§ Assignment
Every line with "more" in it must be copied from the data.

§ Provided data
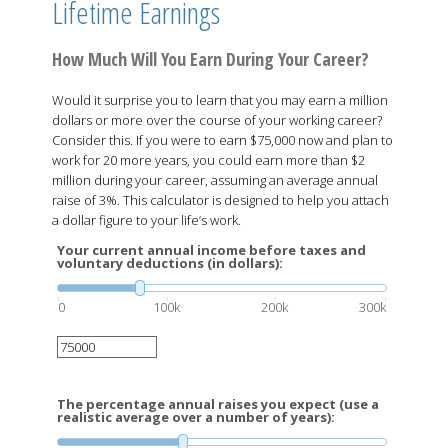
Lifetime Earnings
How Much Will You Earn During Your Career?
Would it surprise you to learn that you may earn a million
dollars or more over the course of your working career?
Consider this. If you were to earn $75,000 now and plan to
work for 20 more years, you could earn more than $2
million during your career, assuming an average annual
raise of 3%. This calculator is designed to help you attach
a dollar figure to your life’s work.
Your current annual income before taxes and
voluntary deductions (in dollars):
0
100k
200k
300k
The percentage annual raises you expect (use a
realistic average over a number of years):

§ Task answer
dollars or more over the course of your working career?
work for 20 more years, you could earn more than $2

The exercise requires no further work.